According to the New York Times, the brand “abruptly canceled the fashion show,” as the situation escalated when offensive comments that were sent from co-founder Stefano Gabbana’s personal Instagram account began to surface online, including on the China-specific social media site, Weibo, as Western social media sites are blocked on the mainland. Other media outlets have suggested that it was the Chinese government, not D&G, that was responsible for the show’s cancellation.

In the wake of the cancelled show and still-mounting consumer fury, retailers, such an luxury e-commerce giant Yoox Net-a-Porter, and China-specific platforms, Alibaba and JD.com, have begun dropping the Italian design brand from their lists of stocked brands. Another Chinese retailer, Yangmatou, confirmed in a social media post Wednesday that it had removed 58,000 D&G products from its site. Lane Crawford, a Hong Kong-based retailer with several outlets in China, also revealed that is is putting a stop to the sale of D&G goods in stores and online after its customers started returning them.

Beyond the third-party backlash, the brand, which was founded in 1985 by designers Domenico Dolce and Stefano Gabbana, has gone into face-saving overdrive, asserting that Mr. Gabbana’s Instagram account – where the racist comments originated – was hacked and issuing multiple clarifications and public apologies. According to a statement put out by the brand this week, “Our Instagram account has been hacked. So has the account of Stefano Gabbana. Our legal office is urgently investigating. We are very sorry for any distress caused by these unauthorized posts. We have nothing but respect for China and the people of China.”

“My Instagram account has been hacked. My legal office is working on this. I love China and the Chinese culture. I’m so sorry for what happened,” Mr. Gabbana wrote on his personal Instagram account.

Still yet, Dolce & Gabbana’s communications office has taken to threatening legal action against highly-followed social media users that have labeled its founders and the brand as a whole as racist.

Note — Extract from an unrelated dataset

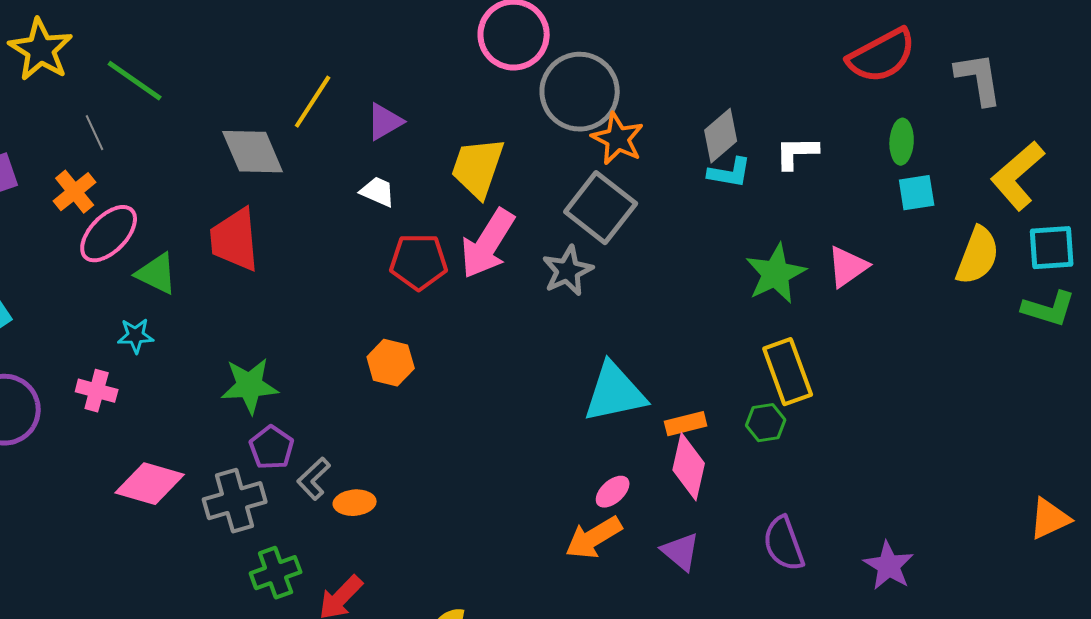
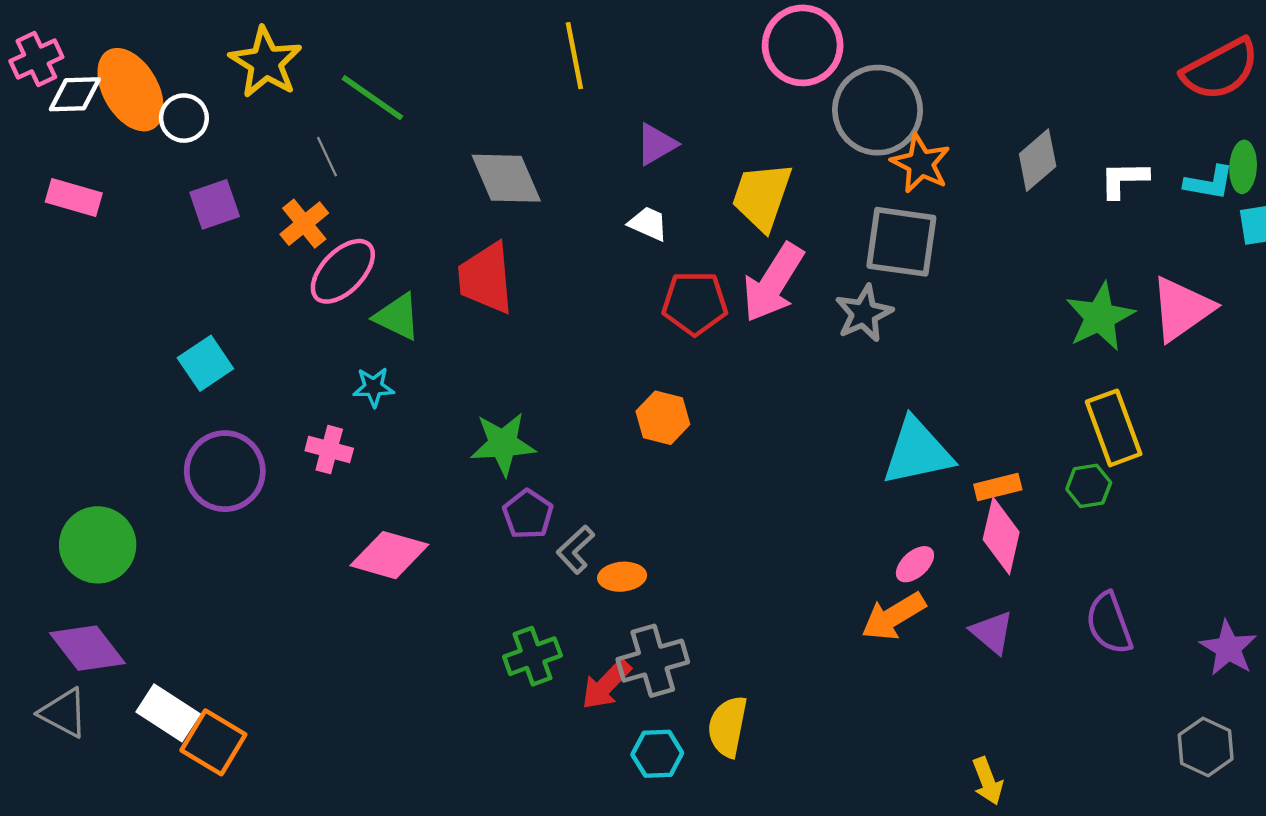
yellow line: (313, 102) -> (574, 56), moved, turned -44
cyan L-shape: (730, 173) -> (1209, 183), moved
gray square: (601, 208) -> (901, 242), turned -30
pink triangle: (848, 267) -> (1182, 309), size x1.4
gray cross: (235, 501) -> (653, 661), moved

In cease and desist letters seen by TFL, Dolce & Gabbana’s reps have demanded that any and all “false information” be removed from a handful of users’ accounts in order to alleviate the need for legal action, presumably defamation-centric lawsuits. Of course, the brand’s ability to successfully make such defamation or false light claims in court (as opposed to merely threatening legal action) assumes that there is not any truth to the statements made, since truth is an absolute defense to assertions of defamation.  

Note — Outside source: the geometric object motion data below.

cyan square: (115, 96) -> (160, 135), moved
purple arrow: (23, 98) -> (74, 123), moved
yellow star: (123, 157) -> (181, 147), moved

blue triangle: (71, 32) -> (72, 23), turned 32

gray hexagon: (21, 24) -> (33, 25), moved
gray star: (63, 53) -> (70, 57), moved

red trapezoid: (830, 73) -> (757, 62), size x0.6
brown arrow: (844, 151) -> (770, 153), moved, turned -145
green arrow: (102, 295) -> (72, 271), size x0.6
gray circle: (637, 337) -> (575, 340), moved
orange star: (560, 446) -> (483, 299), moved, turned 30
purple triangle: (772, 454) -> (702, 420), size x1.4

The entire fiasco “could prove an expensive blunder,” per Reuters. “Closely held Dolce & Gabbana is widely reported to have notched up $1.5 billion in revenue in the year to March 2017. If the proportion of Chinese sales approximates those of rivals, some $500 million could be at risk.” Ben Cavender, a senior analyst at China Market Research in Shanghai, told CNN, “In the eyes of Chinese consumers, it has already been done.” On the other hand, Luca Solca, luxury analyst at BNP Paribas, told Vogue, “It is very early to tell.”